O treinamento a que os agentes de saúde do Parque Indígena do Xingu se submeteram, sob a direção de profissionais da área médica da UNFESP,6 poderia ser visto como responsável pela introdução de inovações no cerne das concepções tradicionais sobre o corpo, a saúde e a doença. Na aldeia kamaiurá de Ipavu, entretanto, os jovens atendentes aceitam visivelmente a supremacia dos poderes xamânicos e dos seus fundamentos. O novo conhecimento que detêm coloca-os mais na área de atuação dos raizeiros, pois esboçam uma discreta comparação entre a eficácia dos medicamentos que administram e os remédios naturais.
Dentre os inúmeros cuidados dispensados ao corpo, selecionamos alguns, comumente usados nas diferentes etapas que pontuam a vida na comunidade. Em sua fase de crescimento, as crianças são estimuladas a aumentar sua participação na rotina dos afazeres. A partir dos 5 anos de idade, são, aos poucos, convocadas para realizar pequenos serviços, como dar e levar recados a vizinhos. À medida que crescem e adquirem mais desenvoltura, passam a carregar nenês dentro da casa, como forma de liberar a mãe. Por volta dos 10 anos, as meninas são iniciadas nos trabalhos domésticos e aprendem a ralar mandioca, acender o fogo e, as mais desenvolvidas, começam a fazer pequenos beijus. Pouco a pouco, carregam mais e mais peso, como feixes de lenha e cestos com pequena quantidade de mandioca.
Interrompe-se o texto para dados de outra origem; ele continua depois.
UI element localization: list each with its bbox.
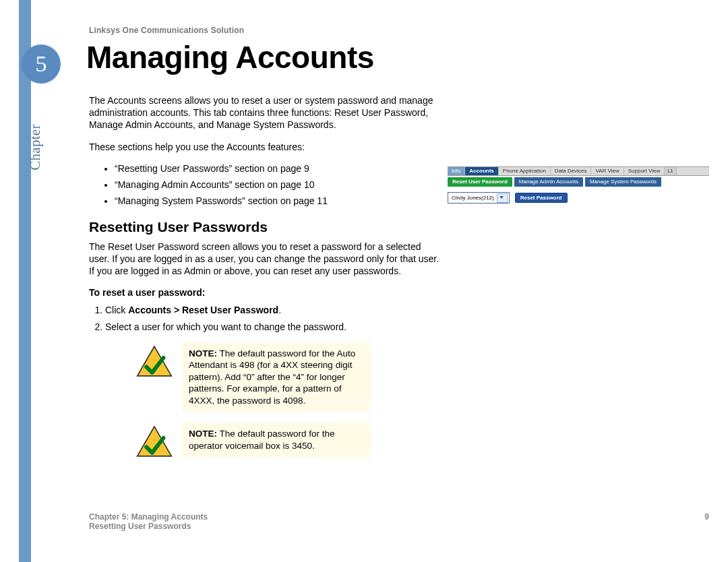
note-label: NOTE:: [189, 348, 217, 358]
step1-bold: Accounts > Reset User Password: [128, 305, 278, 315]
page-footer: Chapter 5: Managing Accounts Resetting U…: [89, 512, 709, 531]
body-content: The Accounts screens allows you to reset…: [89, 94, 441, 472]
list-item: Click Accounts > Reset User Password.: [105, 304, 441, 316]
subtab-reset-user-password[interactable]: Reset User Password: [448, 177, 512, 187]
tab-data-devices[interactable]: Data Devices: [551, 167, 592, 175]
section-body: The Reset User Password screen allows yo…: [89, 241, 441, 278]
product-line-header: Linksys One Communications Solution: [89, 26, 244, 35]
list-item: “Managing Admin Accounts” section on pag…: [115, 179, 441, 191]
section-heading: Resetting User Passwords: [89, 218, 441, 236]
control-row: Cindy Jones(212) Reset Password: [448, 192, 709, 204]
tab-support-view[interactable]: Support View: [624, 167, 665, 175]
page-number: 9: [704, 512, 709, 522]
list-item: “Resetting User Passwords” section on pa…: [115, 162, 441, 175]
subtab-manage-admin-accounts[interactable]: Manage Admin Accounts: [514, 177, 583, 187]
note-text: NOTE: The default password for the Auto …: [182, 342, 371, 412]
tab-lock-indicator[interactable]: L1: [665, 167, 676, 175]
tab-info[interactable]: Info: [448, 167, 465, 175]
steps-heading: To reset a user password:: [89, 286, 441, 299]
warning-check-icon: [136, 345, 173, 380]
user-select[interactable]: Cindy Jones(212): [448, 192, 510, 204]
note-text: NOTE: The default password for the opera…: [182, 423, 371, 457]
chevron-down-icon: [497, 193, 508, 203]
lead-in-paragraph: These sections help you use the Accounts…: [89, 141, 441, 153]
reset-password-button[interactable]: Reset Password: [515, 193, 568, 203]
feature-bullet-list: “Resetting User Passwords” section on pa…: [89, 162, 441, 208]
subtab-manage-system-passwords[interactable]: Manage System Passwords: [585, 177, 661, 187]
warning-check-icon: [136, 425, 173, 460]
step1-prefix: Click: [105, 305, 128, 315]
footer-chapter-line: Chapter 5: Managing Accounts: [89, 512, 709, 522]
note-label: NOTE:: [189, 429, 217, 439]
intro-paragraph: The Accounts screens allows you to reset…: [89, 94, 441, 131]
chapter-number-badge: 5: [22, 44, 61, 84]
steps-list: Click Accounts > Reset User Password. Se…: [89, 304, 441, 332]
embedded-ui-screenshot: Info Accounts Phone Application Data Dev…: [448, 166, 709, 204]
list-item: Select a user for which you want to chan…: [105, 321, 441, 333]
list-item: “Managing System Passwords” section on p…: [115, 195, 441, 207]
primary-tab-row: Info Accounts Phone Application Data Dev…: [448, 166, 709, 176]
tab-phone-application[interactable]: Phone Application: [499, 167, 551, 175]
note-block: NOTE: The default password for the Auto …: [136, 342, 406, 412]
step1-suffix: .: [278, 305, 281, 315]
footer-section-line: Resetting User Passwords: [89, 522, 709, 531]
left-accent-bar: Chapter: [19, 0, 31, 562]
user-select-value: Cindy Jones(212): [452, 195, 494, 201]
secondary-tab-row: Reset User Password Manage Admin Account…: [448, 177, 709, 187]
chapter-side-label: Chapter: [27, 124, 44, 170]
tab-var-view[interactable]: VAR View: [591, 167, 624, 175]
page-title: Managing Accounts: [86, 39, 374, 75]
tab-accounts[interactable]: Accounts: [465, 167, 498, 175]
note-block: NOTE: The default password for the opera…: [136, 423, 406, 460]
Se, quando pequenas, são muitas vezes choronas e birrentas, tornam-se, com o passar do tempo, mais cooperativas. É a partir dessa idade, antes da menarca, que elas podem vir a ser iniciadas sexualmente, "furadas", como dizem. Não foi possível saber com exatidão a faixa etária dos parceiros, mas presume-se que sejam meninos um pouco mais velhos. Antes de entrar na reclusão pubertária (myngãu), a menina já realiza com destreza muitas das atividades executadas pela mulher adulta. Quando, finalmente, ocorre a primeira menstruação, ela é afastada do convívio direto com outras pessoas, isolando-se num canto da casa vedado por cortinas, onde pode permanecer de vários meses a até um ano. Nos primeiros dias de reclusão, ela permanece em jejum e só aos poucos começa a comer beiju bem fino, mingau (kauin), uma mistura de água e beiju dissolvido e carne de caça. A alimentação é servida pela mãe, e, pelo menos durante um mês, não lhe é permitido comer peixe. Tal restrição talvez tenha alguma ligação com o saber dos antigos sobre a origem da menstruação: Mavutsinin, quando fez a mulher, deixou dentro dela minúsculas piranhas que, a cada mês, beliscam suas entranhas, fazendo com que perca sangue. Ainda que atualmente essa explicação não faça parte do repertório kamaiurá, é possível que ela, de alguma forma, oriente a exclusão da carne de peixe durante a menstruação (maitsot). Enquanto seu corpo se fortalece, ela permanece isolada, sendo-lhe vedado qualquer contato com o sexo oposto. No pequeno recinto onde permanece, ela é banhada com a ajuda da mãe, que também a conduz à noite, com a cabeça coberta, até o mato próximo, onde vai evacuar.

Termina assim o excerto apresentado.